--- START ---
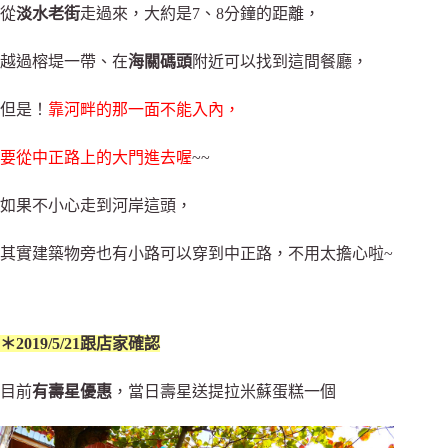
從
淡水老街
走過來，大約是7、8分鐘的距離，
越過榕堤一帶、在
海關碼頭
附近可以找到這間餐廳，
但是！
靠河畔的那一面不能入內，
要從中正路上的大門進去喔
~~
如果不小心走到河岸這頭，
其實建築物旁也有小路可以穿到中正路，不用太擔心啦~
＊2019/5/21跟店家確認
目前
有壽星優惠
，當日壽星送提拉米蘇蛋糕一個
--- END ---
The problem
All of the entries above are to be restated word for word, minus the images.

Solution below
從
淡水老街
走過來，大約是7、8分鐘的距離，
越過榕堤一帶、在
海關碼頭
附近可以找到這間餐廳，
但是！
靠河畔的那一面不能入內，
要從中正路上的大門進去喔
~~
如果不小心走到河岸這頭，
其實建築物旁也有小路可以穿到中正路，不用太擔心啦~
＊2019/5/21跟店家確認
目前
有壽星優惠
，當日壽星送提拉米蘇蛋糕一個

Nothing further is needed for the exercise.